■ Collected data entries:
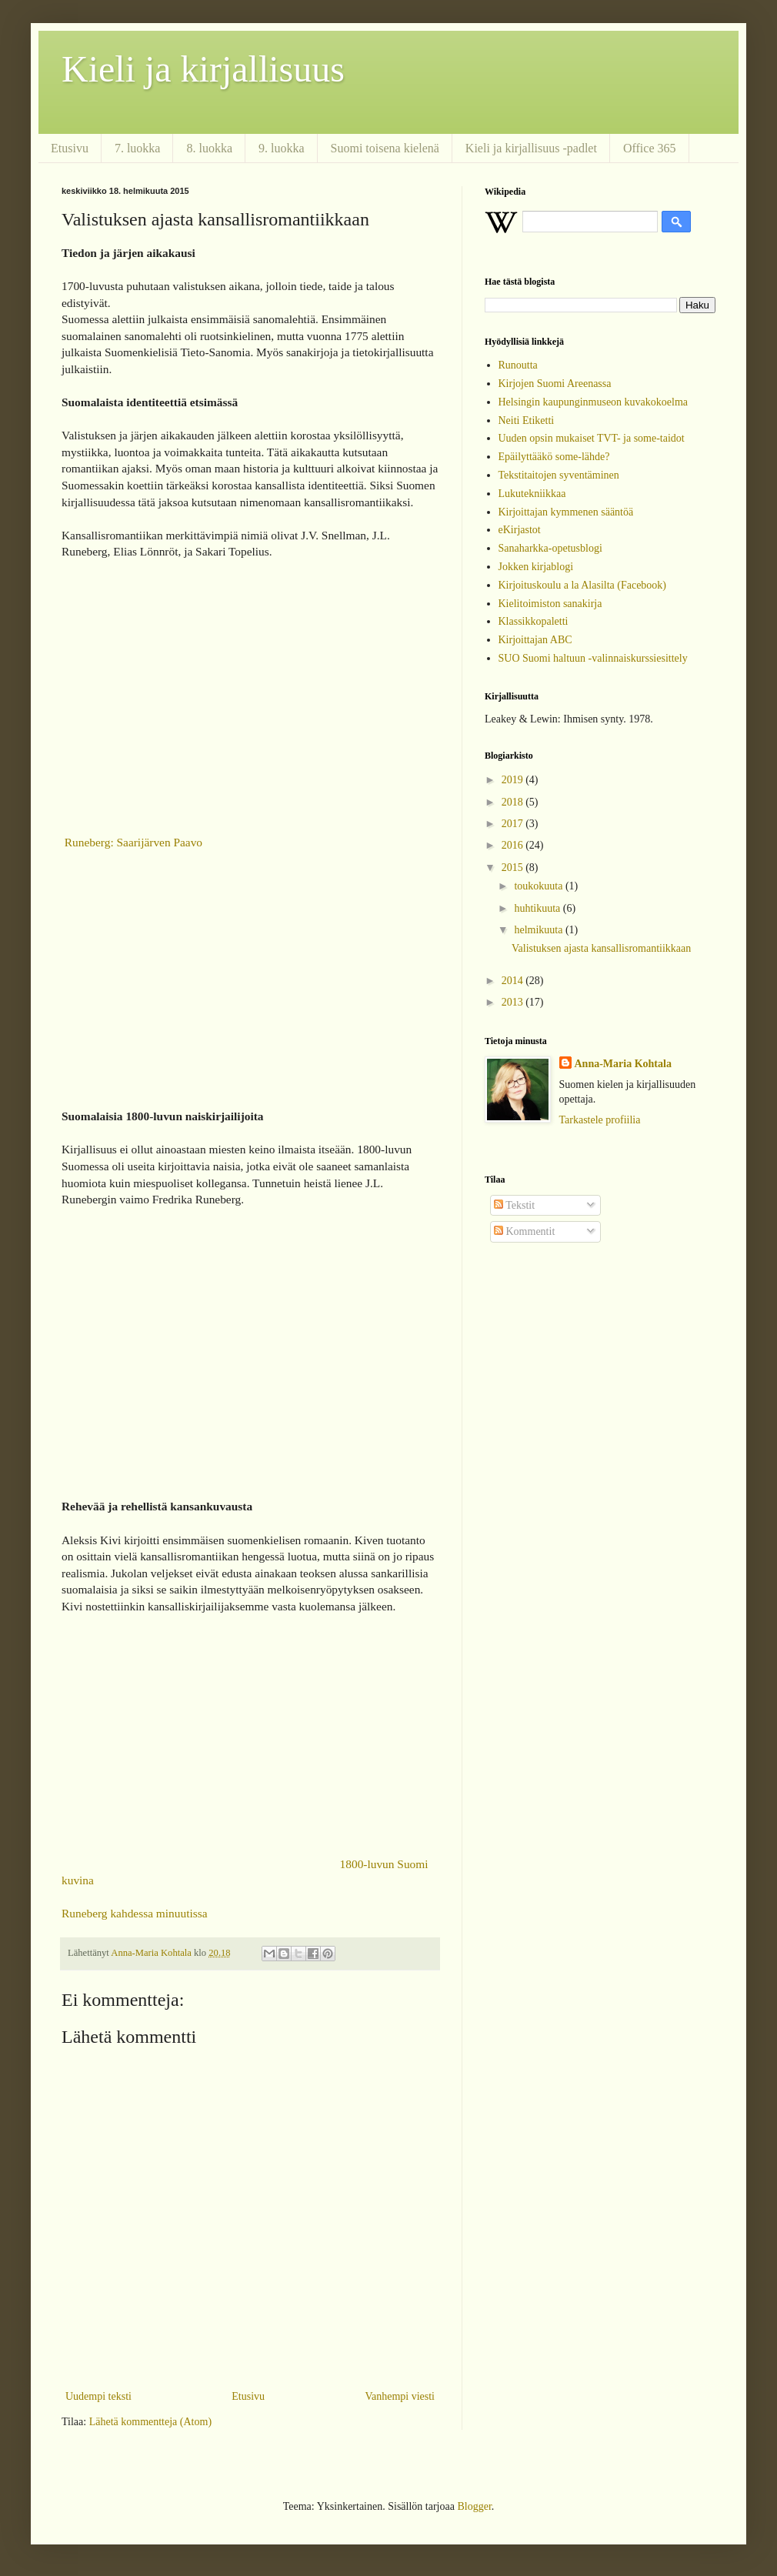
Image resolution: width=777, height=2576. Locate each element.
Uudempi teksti (98, 2396)
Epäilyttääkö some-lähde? (554, 456)
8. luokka (209, 148)
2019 (514, 780)
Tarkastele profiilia (600, 1120)
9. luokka (281, 148)
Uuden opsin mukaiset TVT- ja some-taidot (592, 438)
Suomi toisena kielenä (385, 148)
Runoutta (518, 365)
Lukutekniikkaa (532, 493)
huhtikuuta (538, 908)
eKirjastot (520, 530)
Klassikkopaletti (534, 621)
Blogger (474, 2506)
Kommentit (524, 1231)
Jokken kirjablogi (536, 566)
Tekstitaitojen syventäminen (559, 475)
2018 (514, 802)
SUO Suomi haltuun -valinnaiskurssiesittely (593, 658)
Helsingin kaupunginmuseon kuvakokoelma (594, 402)
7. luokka (138, 148)
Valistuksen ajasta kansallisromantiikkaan (601, 948)
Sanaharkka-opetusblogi (550, 548)
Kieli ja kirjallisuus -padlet (531, 148)
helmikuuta (539, 930)
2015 (514, 867)
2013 (514, 1002)
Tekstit (514, 1205)
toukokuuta (539, 886)
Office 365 (649, 148)
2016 (514, 845)
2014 (514, 980)
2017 (514, 823)
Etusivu (69, 148)
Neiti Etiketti (527, 420)
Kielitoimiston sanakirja (550, 603)
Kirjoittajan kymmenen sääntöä (566, 512)
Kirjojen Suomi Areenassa (555, 383)
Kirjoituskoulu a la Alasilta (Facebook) (583, 585)
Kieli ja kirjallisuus (203, 68)
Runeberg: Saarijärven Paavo (132, 842)
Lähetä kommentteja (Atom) (150, 2422)
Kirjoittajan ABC (535, 640)
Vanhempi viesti (400, 2396)
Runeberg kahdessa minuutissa (135, 1913)
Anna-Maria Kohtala (623, 1063)
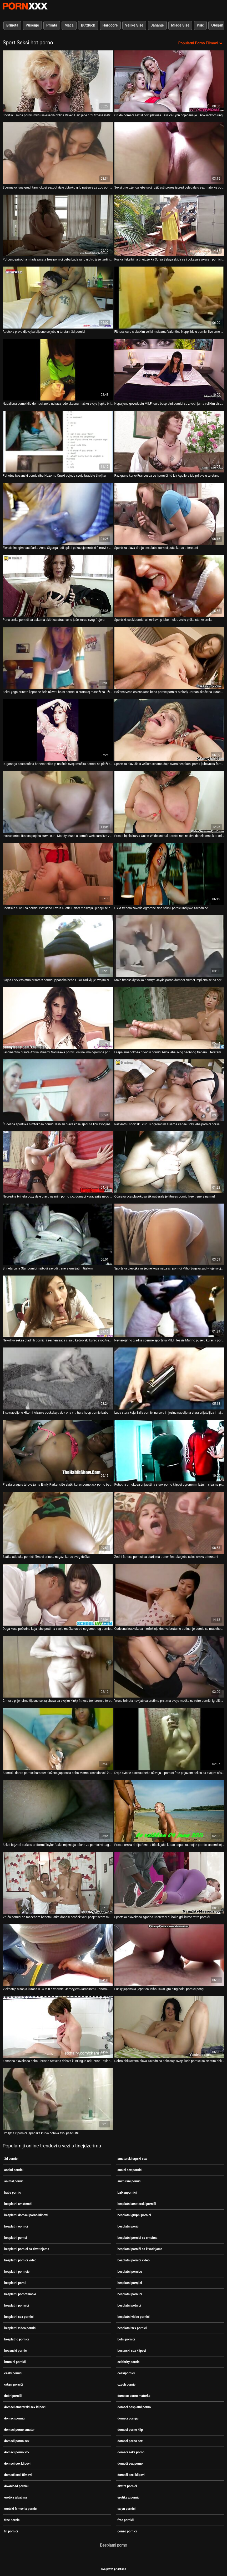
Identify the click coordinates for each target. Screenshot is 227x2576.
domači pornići (14, 2418)
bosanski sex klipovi (132, 2351)
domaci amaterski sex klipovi (25, 2407)
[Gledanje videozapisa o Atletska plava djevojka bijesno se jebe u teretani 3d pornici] (58, 297)
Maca (69, 25)
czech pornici (127, 2384)
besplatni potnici (129, 2305)
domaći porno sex (16, 2441)
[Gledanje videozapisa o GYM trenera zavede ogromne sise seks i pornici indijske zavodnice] (169, 874)
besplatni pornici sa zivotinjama (26, 2249)
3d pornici (11, 2159)
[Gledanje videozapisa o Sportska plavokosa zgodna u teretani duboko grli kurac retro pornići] (169, 1883)
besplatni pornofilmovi (20, 2294)
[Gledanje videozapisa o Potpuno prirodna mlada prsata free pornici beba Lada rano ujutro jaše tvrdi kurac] (58, 225)
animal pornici (14, 2181)
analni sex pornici (130, 2170)
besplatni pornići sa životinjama (140, 2249)
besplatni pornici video (20, 2260)
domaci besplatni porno (134, 2407)
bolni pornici (126, 2339)
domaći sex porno (130, 2463)
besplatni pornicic (16, 2271)
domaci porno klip (130, 2430)
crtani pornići (13, 2384)
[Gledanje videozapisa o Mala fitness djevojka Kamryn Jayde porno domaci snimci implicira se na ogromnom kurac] (169, 946)
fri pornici (11, 2531)
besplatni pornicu (130, 2271)
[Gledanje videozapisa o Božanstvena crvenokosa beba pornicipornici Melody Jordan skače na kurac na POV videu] (169, 658)
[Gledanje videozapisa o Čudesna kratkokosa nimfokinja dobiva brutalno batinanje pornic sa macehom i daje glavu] (169, 1595)
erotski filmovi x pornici (20, 2509)
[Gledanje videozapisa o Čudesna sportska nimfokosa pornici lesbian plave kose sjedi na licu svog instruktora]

■ TASK BRIEF: Which lines of the records contain "kirjallisuus"? Show each of them.

■ SOLUTION FOR THIS EXERCISE:
Kieli ja kirjallisuus -padlet (531, 148)
Kieli ja kirjallisuus (203, 68)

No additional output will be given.